[Stored dataset items]
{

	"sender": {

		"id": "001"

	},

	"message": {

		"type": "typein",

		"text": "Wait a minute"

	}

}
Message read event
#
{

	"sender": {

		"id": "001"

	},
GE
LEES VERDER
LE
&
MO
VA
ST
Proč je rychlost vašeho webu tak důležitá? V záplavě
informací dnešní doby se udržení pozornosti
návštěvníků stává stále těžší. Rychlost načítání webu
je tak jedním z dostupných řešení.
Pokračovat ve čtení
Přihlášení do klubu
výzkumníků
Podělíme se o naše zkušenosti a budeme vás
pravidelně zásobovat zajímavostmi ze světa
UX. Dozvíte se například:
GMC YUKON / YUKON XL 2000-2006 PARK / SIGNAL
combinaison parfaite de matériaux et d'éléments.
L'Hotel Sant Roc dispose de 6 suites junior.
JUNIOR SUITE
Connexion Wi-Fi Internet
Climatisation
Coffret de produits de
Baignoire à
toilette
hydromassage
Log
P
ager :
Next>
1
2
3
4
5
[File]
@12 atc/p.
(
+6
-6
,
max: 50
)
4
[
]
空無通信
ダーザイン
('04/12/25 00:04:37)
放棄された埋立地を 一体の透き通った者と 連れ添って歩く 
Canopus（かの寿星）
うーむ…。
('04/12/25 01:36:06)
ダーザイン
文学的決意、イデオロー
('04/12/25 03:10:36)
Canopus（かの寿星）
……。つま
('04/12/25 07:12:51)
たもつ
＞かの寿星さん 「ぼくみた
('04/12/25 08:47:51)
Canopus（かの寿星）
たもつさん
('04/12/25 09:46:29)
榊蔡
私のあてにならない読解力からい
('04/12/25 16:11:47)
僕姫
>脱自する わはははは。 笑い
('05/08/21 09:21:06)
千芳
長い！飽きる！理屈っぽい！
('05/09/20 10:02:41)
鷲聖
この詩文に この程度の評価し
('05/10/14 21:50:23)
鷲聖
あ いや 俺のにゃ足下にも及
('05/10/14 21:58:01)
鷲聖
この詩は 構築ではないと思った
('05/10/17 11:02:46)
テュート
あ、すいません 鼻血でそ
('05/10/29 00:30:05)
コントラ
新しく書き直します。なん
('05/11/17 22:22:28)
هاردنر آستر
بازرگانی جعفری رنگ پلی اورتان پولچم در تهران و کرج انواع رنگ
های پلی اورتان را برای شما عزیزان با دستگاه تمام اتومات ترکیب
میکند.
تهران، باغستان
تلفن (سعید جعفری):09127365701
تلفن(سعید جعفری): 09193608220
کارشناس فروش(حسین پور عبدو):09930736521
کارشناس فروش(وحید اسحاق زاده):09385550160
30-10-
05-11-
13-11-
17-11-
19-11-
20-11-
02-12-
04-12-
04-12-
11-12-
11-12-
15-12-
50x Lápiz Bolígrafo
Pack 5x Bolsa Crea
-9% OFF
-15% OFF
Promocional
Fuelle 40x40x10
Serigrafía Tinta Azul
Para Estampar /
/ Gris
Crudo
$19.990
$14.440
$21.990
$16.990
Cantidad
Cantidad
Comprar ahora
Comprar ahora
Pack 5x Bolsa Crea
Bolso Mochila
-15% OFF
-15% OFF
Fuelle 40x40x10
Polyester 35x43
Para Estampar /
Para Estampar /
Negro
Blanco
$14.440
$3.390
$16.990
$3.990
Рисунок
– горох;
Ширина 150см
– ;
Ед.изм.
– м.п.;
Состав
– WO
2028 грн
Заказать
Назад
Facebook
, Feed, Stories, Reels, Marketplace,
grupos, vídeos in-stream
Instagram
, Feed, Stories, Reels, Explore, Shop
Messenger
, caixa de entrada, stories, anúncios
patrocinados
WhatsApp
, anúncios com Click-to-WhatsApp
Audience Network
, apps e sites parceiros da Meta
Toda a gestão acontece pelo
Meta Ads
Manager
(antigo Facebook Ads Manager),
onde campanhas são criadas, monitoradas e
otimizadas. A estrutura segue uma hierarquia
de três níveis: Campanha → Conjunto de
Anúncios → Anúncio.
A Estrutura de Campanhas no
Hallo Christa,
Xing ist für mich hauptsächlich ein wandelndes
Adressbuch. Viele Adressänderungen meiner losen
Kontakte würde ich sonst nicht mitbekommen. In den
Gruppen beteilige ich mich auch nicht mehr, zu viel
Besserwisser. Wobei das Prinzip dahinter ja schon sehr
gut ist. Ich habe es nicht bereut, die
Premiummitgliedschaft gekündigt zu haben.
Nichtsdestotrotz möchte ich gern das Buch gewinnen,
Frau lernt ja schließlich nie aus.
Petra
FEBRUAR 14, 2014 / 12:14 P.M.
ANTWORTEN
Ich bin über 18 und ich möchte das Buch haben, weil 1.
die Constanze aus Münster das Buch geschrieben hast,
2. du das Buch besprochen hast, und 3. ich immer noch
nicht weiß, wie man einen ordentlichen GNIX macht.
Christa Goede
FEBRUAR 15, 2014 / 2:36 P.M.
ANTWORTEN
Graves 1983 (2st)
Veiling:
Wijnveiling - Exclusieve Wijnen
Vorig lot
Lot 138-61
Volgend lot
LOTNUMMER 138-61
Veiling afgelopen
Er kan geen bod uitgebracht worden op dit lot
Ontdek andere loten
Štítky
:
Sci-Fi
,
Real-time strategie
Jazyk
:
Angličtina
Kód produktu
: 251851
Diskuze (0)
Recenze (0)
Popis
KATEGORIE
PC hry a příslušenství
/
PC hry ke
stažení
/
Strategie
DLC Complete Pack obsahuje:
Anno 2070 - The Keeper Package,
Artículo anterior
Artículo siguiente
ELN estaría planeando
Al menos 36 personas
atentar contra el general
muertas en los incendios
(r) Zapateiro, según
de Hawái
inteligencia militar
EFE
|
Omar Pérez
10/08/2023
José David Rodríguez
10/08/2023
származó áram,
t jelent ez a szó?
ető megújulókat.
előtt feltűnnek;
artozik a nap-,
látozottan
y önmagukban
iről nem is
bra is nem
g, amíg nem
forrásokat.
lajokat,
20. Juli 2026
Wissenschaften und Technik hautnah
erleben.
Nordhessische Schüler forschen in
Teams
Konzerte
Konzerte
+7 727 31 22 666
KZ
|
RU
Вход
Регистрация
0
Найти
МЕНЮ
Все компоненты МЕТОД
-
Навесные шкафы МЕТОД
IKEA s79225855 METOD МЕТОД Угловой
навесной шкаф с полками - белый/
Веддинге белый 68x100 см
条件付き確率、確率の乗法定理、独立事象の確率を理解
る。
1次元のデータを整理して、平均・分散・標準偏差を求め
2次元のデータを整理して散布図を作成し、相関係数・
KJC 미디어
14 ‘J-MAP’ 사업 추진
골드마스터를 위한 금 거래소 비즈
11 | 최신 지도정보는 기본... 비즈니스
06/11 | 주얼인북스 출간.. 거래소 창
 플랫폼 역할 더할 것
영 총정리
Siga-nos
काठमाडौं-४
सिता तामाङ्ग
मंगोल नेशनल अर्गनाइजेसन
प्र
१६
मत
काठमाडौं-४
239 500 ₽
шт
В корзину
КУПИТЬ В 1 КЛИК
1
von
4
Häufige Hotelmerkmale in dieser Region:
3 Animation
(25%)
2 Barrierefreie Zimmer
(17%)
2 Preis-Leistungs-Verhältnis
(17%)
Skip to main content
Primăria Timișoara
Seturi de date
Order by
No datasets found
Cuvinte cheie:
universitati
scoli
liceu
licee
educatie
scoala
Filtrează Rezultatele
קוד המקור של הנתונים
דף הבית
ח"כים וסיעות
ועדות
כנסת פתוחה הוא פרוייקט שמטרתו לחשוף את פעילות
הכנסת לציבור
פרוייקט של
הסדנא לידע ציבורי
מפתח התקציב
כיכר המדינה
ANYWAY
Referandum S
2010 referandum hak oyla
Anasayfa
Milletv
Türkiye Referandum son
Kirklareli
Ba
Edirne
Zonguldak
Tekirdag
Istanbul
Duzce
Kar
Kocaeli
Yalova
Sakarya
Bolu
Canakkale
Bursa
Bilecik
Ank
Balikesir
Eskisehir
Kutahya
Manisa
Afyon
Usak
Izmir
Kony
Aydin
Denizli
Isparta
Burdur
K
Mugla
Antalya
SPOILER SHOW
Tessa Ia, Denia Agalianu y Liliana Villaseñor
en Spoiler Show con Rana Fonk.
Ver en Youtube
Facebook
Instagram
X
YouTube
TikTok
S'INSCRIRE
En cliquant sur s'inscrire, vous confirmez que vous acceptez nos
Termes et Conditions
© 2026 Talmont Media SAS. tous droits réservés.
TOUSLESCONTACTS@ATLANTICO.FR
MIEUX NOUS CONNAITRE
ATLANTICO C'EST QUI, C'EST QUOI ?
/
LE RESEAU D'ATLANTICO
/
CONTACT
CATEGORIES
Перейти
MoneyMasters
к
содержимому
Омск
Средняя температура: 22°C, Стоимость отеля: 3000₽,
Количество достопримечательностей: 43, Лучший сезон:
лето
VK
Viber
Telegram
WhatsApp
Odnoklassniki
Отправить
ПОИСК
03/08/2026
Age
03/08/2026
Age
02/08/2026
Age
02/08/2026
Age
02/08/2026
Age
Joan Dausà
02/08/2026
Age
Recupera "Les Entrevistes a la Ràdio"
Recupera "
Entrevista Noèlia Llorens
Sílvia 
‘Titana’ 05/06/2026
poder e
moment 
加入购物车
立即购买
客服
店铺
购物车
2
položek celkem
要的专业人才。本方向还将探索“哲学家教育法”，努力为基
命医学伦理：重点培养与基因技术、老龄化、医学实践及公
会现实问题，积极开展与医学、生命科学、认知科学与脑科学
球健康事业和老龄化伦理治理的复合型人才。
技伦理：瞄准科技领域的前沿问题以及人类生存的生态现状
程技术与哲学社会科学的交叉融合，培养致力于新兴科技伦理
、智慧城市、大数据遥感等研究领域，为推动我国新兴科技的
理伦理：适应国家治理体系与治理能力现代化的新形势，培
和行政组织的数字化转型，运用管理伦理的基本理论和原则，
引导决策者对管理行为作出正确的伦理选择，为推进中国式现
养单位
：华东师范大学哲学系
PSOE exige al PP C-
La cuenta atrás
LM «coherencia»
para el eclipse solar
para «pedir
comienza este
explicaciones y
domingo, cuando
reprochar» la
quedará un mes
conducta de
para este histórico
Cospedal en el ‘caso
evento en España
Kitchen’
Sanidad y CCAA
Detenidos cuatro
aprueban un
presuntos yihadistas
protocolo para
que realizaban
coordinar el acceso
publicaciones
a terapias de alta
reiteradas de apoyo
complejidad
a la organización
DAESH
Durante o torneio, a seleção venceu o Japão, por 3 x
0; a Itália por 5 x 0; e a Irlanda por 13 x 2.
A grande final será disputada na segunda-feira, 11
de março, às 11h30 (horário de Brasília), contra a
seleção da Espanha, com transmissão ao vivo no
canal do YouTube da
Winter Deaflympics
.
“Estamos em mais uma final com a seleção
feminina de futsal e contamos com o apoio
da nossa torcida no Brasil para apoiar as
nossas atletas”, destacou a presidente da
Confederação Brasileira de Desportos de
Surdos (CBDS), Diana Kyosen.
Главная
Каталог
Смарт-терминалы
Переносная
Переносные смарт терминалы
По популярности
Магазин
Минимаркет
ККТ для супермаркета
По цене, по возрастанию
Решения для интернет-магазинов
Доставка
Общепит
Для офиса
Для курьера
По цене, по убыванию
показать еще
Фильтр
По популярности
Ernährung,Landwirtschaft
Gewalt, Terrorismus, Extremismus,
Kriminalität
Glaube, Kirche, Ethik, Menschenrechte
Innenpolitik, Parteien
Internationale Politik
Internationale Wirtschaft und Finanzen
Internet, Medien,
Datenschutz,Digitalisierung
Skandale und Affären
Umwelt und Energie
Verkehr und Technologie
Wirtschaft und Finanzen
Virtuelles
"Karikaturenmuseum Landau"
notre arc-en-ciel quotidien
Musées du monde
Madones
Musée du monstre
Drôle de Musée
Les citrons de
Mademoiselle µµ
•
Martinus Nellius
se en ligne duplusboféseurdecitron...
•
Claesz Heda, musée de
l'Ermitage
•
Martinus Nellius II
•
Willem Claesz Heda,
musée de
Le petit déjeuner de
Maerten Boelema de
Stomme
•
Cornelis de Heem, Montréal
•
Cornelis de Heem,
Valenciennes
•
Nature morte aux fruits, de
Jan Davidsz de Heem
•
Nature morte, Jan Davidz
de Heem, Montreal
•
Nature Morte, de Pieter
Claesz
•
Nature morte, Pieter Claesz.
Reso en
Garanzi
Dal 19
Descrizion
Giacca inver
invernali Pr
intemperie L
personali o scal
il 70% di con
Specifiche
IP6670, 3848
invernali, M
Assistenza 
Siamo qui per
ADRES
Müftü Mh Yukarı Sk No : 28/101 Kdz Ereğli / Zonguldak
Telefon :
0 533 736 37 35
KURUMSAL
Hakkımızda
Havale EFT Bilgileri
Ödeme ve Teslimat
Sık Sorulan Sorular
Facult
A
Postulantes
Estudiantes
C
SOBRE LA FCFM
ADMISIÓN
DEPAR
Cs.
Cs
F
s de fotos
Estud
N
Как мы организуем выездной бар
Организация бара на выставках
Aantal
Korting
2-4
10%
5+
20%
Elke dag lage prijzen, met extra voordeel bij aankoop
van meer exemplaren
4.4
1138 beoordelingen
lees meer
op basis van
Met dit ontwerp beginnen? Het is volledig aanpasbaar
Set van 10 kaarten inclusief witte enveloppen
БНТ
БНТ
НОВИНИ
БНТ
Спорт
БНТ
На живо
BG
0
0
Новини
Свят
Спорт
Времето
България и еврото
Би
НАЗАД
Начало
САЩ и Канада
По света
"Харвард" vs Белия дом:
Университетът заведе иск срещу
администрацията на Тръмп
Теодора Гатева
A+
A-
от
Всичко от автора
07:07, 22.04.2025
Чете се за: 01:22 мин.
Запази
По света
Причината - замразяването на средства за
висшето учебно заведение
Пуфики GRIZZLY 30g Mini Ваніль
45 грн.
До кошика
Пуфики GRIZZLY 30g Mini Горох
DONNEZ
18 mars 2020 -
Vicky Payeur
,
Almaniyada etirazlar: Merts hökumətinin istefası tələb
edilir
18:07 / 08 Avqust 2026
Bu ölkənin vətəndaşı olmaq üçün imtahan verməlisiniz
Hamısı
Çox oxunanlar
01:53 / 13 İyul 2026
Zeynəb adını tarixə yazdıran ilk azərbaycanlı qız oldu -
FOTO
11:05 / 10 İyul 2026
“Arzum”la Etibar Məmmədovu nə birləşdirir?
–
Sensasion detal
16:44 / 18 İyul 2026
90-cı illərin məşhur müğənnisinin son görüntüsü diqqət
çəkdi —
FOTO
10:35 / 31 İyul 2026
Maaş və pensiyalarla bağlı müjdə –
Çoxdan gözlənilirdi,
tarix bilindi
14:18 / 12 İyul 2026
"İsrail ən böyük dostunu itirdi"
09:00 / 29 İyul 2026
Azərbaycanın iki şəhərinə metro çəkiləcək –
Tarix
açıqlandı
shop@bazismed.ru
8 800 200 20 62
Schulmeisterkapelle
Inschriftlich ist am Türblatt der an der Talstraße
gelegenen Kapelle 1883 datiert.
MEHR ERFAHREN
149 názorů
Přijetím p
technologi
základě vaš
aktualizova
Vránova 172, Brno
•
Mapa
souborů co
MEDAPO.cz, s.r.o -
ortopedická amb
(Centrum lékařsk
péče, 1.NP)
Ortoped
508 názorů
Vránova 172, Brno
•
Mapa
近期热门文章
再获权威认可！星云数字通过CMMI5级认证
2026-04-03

_What you will do_:
Which lines of the records hold the string "Пуфики"? Copy each one.

_Output below_:
Пуфики GRIZZLY 30g Mini Ваніль
Пуфики GRIZZLY 30g Mini Горох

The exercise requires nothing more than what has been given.